Hi, after some call stack checking, I've reduced the time to parse from: 1h15min > remove to_string > 37seconds > cache find_file > 17 seconds > cache generation of datatypes > 1.3 seconds! Should I send in my patches or not? ;) -Kenny On Wed, 5 Nov 2008, Kenny Billiau wrote:
Hi,
I've finally found the several reasons why the parsing of a 250KB xml file takes about 27 minutes in MOBY. (And this was supposed to be a quick save ;))
The first main bottleneck is the way they cast perl types to a string:
sub as_string { my $self = shift; my $dump_str; my $io = IO::Scalar->new (\$dump_str); my $oio = select ($io); $DUMPER->dumpValue (\$self); select ($oio); return $dump_str; }
Here they temporary change STDOUT to print to a variable and then do a dump from it (this is only useful for complet structures like hashes, arrays and objects and not for simple types like int and string). So I simply removed it as it gave me the same results as before. I should actually check if the datatype is complex or not instead of dropping this function. The speed up is (hold on to your pantyhose): 5500%. (Actually it's larger, but I stopped profiling after this number was reached.) I think someone was really really wasted when coding that. Or I'm really missing something.
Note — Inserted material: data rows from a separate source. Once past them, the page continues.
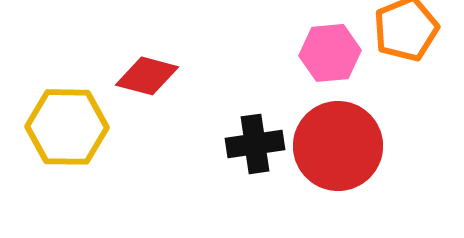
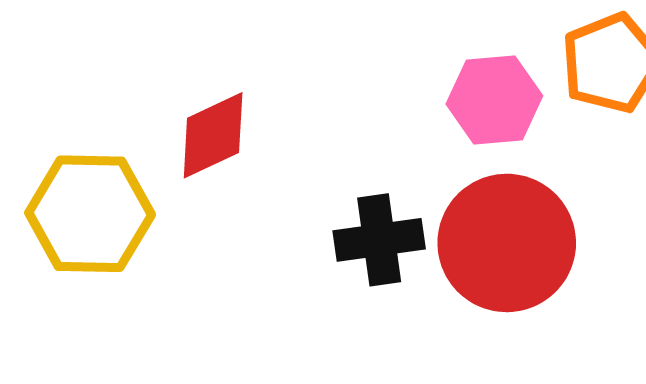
red diamond: (147, 76) -> (213, 135), turned -40

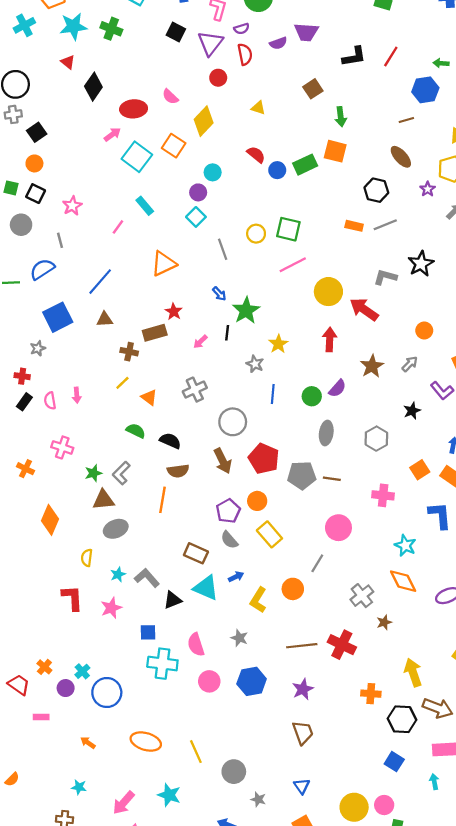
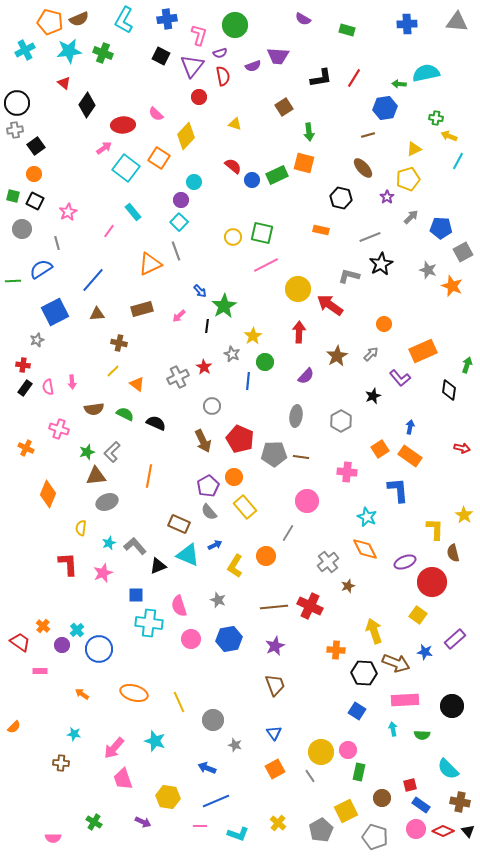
gray line: (385, 225) -> (370, 237), moved
gray line: (223, 249) -> (176, 251), moved
red star: (174, 312) -> (204, 367), moved
brown rectangle: (155, 333) -> (142, 309), moved
pink arrow: (200, 342) -> (179, 316), moved
green circle: (312, 396) -> (265, 362), moved
gray circle: (233, 422) -> (212, 406), size x0.7
brown semicircle: (178, 471) -> (94, 409), moved

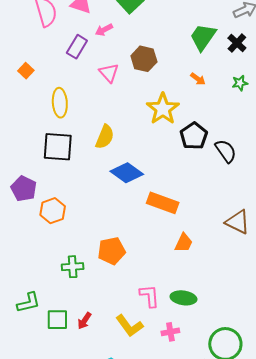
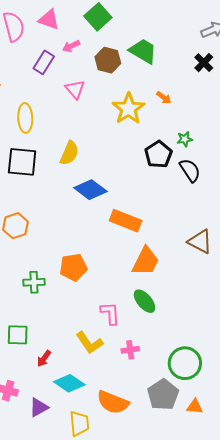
green trapezoid: (203, 37) -> (143, 51), moved, turned 84
brown hexagon: (144, 59) -> (108, 60), moved
green star: (240, 83) -> (185, 139), moved
yellow star: (163, 109) -> (129, 109), moved
orange trapezoid: (184, 243) -> (146, 261), size x1.5
green ellipse: (183, 298) -> (145, 301), moved, turned 40
red arrow: (84, 321) -> (44, 359), moved

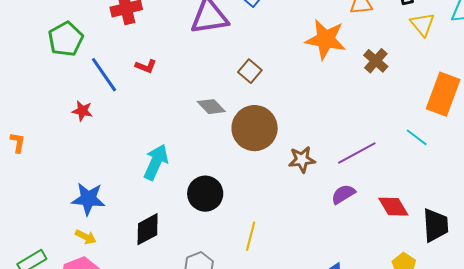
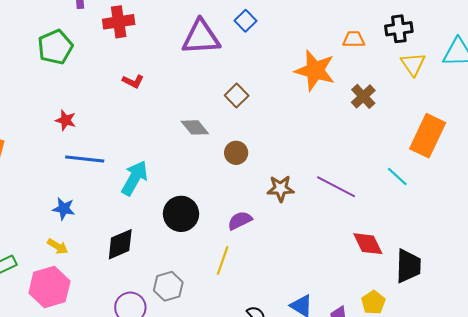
blue line: (104, 75) -> (85, 159), moved, turned -54
brown circle: (255, 128) -> (236, 153), size x0.5
purple line: (357, 153) -> (336, 187), turned 51
purple semicircle: (343, 194) -> (240, 221), moved
blue star: (88, 199) -> (64, 209), size x0.7

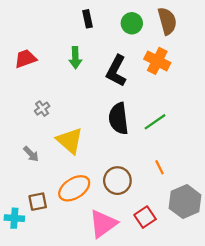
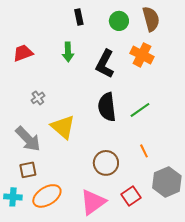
gray arrow: (31, 154) -> (28, 139), size x1.8
orange ellipse: (74, 188) -> (47, 196), moved
brown square: (38, 202) -> (28, 170), moved

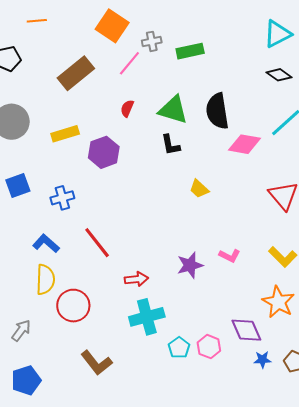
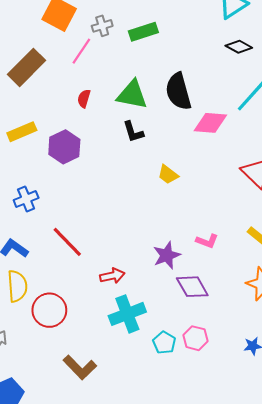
purple diamond: (246, 330) -> (192, 287), moved

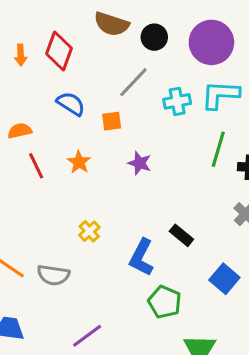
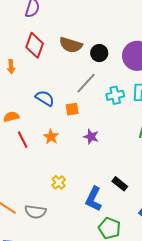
red diamond: (59, 51) -> (35, 45), moved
The second bottleneck was their way of finding a file in the mOBY cache of datatypes, services, etc.. They look in a default place and then transverse the @INC array (perls equivalent for $PATH). But they don't cache the results. Everytime a file is requested, it is checked for _on disk_. My cache was on a share, so I moved it to a local disk, but, and this is for once good for IT, I had only an improvement of mere 5%! Now I cache the results. Speed up is another 50% compared with the result from the first improvement.
The third one is the building up of the whole MOBY environment _everytime_ a start_element event is fired from the SAX parser. Me thinks me's gonna write me a MOBY Factory.
What a fuckup, Kenny
--